# Paph. micranthum var. album



## kiwi (May 24, 2020)

I have this plant about to flower. I also have a second one with a spike also. I was thinking about doing a sib cross with them but wonder perhaps if this is a bit risky due to the size of the plant? Any thoughts?


----------



## DrLeslieEe (May 25, 2020)

Congrats on blooming this micranthum album (two of them!).

They can carry pods, only if roots are strong enough. They do need special medium to germinate though. 

Can't wait to see flowers!!!


----------



## kiwi (May 25, 2020)

Thanks for the info. They have very good roots. I will likely send the pods to a contact in Taiwan so it is done correctly.


----------



## DrLeslieEe (May 26, 2020)

Great to have experience flasker to sow your seeds! Good luck!


----------



## Guldal (May 26, 2020)

Can't wait to see the result, when your buds are fully opened!


----------



## Ozpaph (May 28, 2020)

Nobody local does flasking?


----------



## kiwi (May 28, 2020)

Unfortunately no.


----------



## MorandiWine (May 28, 2020)

Very exciting! Where are you and will replates be available for sale?

tyler


----------



## kiwi (May 28, 2020)

I am in New Zealand and plan to sell some. I could send out from Taiwan when ready


----------



## Ozpaph (May 29, 2020)

I wonder how easy it would be to get them across the ditch?


----------



## kiwi (May 29, 2020)

I am sure it wouldn’t be hard. Especially as I am over on your side of it frequently. Well I was


----------



## NYEric (May 29, 2020)

Good luck. I hope we don't get jinxed from seeing these hen's teeth!


----------



## Ozpaph (May 29, 2020)

ditto, Eric


----------



## kiwi (May 29, 2020)

Ozpaph said:


> ditto, Eric


Ditto Eric


----------



## kiwi (Jun 4, 2020)

It has almost opened completely. I really like the colour and shape. I was thinking of having it judged but fear that the crooked column will count against it.


----------



## DrLeslieEe (Jun 4, 2020)

What a beauty!!!

The bent staminode and deep cleft on the right side of pouch (our left), may affect scoring of the flower. I would hold back till next bloom.


----------



## KyushuCalanthe (Jun 4, 2020)

Wow, that is really pristine. I'd wait on showing it as well.


----------



## gego (Jun 5, 2020)

Very nice and both well grown. Congrats


----------



## Guldal (Jun 5, 2020)

Leslie is probably right about the judging, but, man, oh man, it's a gorgeous beauty never the less!  (I really miss the 'slurp, slurp' emoji from the old STC-format!)
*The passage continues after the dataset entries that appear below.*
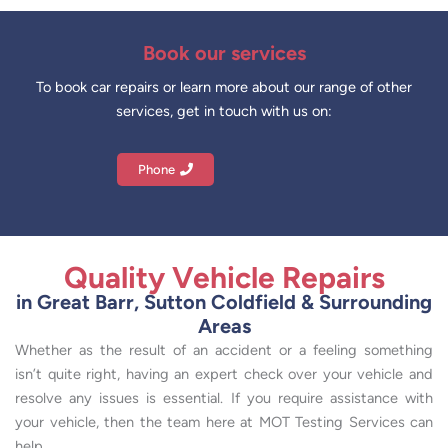
Book our services
To book car repairs or learn more about our range of other
services, get in touch with us on:
Phone
Quality Vehicle Repairs
in Great Barr, Sutton Coldfield & Surrounding
Areas
Whether as the result of an accident or a feeling something
isn’t quite right, having an expert check over your vehicle and
resolve any issues is essential. If you require assistance with
your vehicle, then the team here at MOT Testing Services can
help.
Btw. I think, there is a general consensus, that the botanical name of this colour form is: P. micranthum fma. glanzeanum (after Franz Glanz of Wössner Orchideen)


----------



## NYEric (Jun 5, 2020)

Congrats on blooming. I really need one of those. Not that I can grow/bloom micranthums.


----------



## GuRu (Jun 5, 2020)

Holy cow, every P. micranthum impresses me but this greenish white flower made my day. Congrats to the other side of the globe.
Some years ago I owned one and this one was for a reasonable price, but I wasn't experienced enough, maybe too stupid to grow it and keep it alive.



Guldal said:


> .......(I really miss the 'slurp, slurp' emoji from the old STC-format!)


How true Jens, so do I.


----------



## Ozpaph (Jun 21, 2020)

im jealous; lovely.


----------



## Guldal (Jun 22, 2020)

Guldal said:


> ...I really miss the 'slurp, slurp' emoji from the old STC-format!





GuRu said:


> How true Jens, so do I.



BREAKING NEWS: THE SLURP IS BACK - and if it shouldn't be used for this flower, then when??!!


----------



## DrLeslieEe (Jun 25, 2020)

Guldal said:


> BREAKING NEWS: THE SLURP IS BACK - and if it shouldn't be used for this flower, then when??!!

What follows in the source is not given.